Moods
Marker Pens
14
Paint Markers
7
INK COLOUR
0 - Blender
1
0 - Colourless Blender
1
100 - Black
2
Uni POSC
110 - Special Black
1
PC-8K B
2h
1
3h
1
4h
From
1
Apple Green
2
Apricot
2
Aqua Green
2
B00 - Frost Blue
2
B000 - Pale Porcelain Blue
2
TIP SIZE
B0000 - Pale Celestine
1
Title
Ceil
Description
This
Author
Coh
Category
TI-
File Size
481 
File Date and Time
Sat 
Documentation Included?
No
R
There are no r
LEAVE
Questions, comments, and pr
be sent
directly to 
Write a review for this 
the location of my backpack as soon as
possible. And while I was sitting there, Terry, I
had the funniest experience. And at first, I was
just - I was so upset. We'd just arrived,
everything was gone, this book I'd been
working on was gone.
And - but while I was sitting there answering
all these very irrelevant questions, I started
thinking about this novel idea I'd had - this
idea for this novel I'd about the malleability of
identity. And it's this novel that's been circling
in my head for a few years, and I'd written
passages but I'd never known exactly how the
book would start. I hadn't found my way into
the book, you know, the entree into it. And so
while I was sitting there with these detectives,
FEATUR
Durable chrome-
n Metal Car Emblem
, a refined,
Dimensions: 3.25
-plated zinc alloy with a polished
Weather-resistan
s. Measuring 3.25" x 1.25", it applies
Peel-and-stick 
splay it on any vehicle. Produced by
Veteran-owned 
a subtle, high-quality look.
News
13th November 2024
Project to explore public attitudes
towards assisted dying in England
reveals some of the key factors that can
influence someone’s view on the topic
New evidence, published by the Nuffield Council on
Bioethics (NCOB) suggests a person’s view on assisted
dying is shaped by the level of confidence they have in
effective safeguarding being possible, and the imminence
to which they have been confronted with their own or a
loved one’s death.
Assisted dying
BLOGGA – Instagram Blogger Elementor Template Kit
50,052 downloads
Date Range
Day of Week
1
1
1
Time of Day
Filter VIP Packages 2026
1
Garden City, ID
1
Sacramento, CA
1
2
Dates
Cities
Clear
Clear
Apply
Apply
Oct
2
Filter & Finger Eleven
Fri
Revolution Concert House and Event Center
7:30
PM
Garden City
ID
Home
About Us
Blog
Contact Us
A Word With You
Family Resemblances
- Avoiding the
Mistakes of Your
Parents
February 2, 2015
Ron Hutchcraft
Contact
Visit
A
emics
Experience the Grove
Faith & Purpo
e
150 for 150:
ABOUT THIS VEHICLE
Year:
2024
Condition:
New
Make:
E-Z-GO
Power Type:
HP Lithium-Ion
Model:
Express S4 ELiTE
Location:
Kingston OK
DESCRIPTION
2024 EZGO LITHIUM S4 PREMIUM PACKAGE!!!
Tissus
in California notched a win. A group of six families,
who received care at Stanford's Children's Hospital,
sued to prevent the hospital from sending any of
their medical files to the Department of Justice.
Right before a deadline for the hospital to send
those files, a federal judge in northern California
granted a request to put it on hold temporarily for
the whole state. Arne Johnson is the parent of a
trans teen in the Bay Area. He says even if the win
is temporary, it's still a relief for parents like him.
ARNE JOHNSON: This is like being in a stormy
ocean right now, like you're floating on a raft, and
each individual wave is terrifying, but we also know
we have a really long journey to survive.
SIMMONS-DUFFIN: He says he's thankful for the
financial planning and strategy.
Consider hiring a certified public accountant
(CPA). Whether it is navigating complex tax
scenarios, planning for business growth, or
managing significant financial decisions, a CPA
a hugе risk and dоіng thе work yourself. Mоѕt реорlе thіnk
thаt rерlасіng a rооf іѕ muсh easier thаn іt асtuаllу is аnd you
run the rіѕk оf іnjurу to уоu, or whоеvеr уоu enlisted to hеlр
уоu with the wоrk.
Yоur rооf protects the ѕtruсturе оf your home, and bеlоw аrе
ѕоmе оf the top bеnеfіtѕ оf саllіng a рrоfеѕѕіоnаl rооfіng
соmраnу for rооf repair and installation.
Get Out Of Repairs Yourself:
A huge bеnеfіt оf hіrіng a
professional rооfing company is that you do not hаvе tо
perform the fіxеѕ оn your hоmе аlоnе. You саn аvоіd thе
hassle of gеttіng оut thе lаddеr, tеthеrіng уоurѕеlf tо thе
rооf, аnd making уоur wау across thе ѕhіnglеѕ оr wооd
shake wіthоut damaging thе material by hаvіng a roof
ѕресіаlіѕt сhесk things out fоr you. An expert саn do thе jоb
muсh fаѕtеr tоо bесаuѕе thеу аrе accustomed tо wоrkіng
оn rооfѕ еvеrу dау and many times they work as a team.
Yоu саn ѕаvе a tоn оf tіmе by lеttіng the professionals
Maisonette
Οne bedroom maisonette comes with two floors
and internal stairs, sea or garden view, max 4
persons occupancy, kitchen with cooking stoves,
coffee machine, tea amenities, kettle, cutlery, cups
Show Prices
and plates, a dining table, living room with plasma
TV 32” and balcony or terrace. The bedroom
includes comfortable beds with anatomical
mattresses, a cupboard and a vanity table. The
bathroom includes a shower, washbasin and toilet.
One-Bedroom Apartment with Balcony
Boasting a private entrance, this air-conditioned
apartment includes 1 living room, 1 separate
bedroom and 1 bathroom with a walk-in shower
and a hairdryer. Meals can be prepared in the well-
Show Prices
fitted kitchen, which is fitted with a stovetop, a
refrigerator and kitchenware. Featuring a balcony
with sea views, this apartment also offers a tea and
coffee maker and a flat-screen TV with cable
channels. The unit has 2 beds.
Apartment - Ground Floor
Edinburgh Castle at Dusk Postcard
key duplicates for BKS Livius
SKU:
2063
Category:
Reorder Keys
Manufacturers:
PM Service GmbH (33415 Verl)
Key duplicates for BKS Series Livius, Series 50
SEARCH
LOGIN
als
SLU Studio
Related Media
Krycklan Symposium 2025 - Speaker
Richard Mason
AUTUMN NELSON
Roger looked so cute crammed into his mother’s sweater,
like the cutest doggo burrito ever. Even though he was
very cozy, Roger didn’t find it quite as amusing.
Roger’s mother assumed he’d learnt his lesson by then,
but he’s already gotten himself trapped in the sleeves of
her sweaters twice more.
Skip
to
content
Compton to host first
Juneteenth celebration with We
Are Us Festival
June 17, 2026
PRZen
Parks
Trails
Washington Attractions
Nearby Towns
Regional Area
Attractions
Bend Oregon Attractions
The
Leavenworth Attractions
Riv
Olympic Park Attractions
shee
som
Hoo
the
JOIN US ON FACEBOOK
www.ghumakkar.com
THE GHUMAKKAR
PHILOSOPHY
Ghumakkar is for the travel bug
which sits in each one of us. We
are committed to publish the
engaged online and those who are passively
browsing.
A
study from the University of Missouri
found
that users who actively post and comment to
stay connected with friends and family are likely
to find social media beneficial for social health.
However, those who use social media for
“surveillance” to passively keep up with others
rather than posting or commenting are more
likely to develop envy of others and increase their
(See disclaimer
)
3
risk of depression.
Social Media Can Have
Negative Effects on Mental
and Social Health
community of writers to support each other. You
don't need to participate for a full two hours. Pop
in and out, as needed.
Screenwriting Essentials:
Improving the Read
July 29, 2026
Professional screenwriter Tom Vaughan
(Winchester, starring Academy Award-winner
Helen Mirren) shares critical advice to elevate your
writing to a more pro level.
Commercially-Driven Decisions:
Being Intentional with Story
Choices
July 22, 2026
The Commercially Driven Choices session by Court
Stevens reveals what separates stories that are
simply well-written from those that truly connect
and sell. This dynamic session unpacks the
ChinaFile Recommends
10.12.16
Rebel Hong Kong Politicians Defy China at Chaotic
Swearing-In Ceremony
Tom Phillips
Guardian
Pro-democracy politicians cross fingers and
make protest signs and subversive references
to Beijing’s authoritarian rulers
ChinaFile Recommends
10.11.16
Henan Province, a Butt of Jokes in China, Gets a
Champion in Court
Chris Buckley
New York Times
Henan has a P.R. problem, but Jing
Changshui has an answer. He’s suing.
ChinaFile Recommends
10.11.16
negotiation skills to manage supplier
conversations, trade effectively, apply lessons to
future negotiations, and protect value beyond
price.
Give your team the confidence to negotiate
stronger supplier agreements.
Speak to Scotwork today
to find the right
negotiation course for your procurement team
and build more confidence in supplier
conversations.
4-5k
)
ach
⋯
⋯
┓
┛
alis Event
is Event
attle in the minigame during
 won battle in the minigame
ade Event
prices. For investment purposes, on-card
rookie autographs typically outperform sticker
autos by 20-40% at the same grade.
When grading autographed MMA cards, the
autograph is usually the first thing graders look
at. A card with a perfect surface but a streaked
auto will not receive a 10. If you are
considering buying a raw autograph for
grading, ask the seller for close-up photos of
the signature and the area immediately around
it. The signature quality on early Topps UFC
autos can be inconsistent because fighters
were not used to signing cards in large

□ □ □ □ □

## Exercise instructions:
Each line of the records that contains the string "financial" must be copied.

## Response:
financial planning and strategy.
managing significant financial decisions, a CPA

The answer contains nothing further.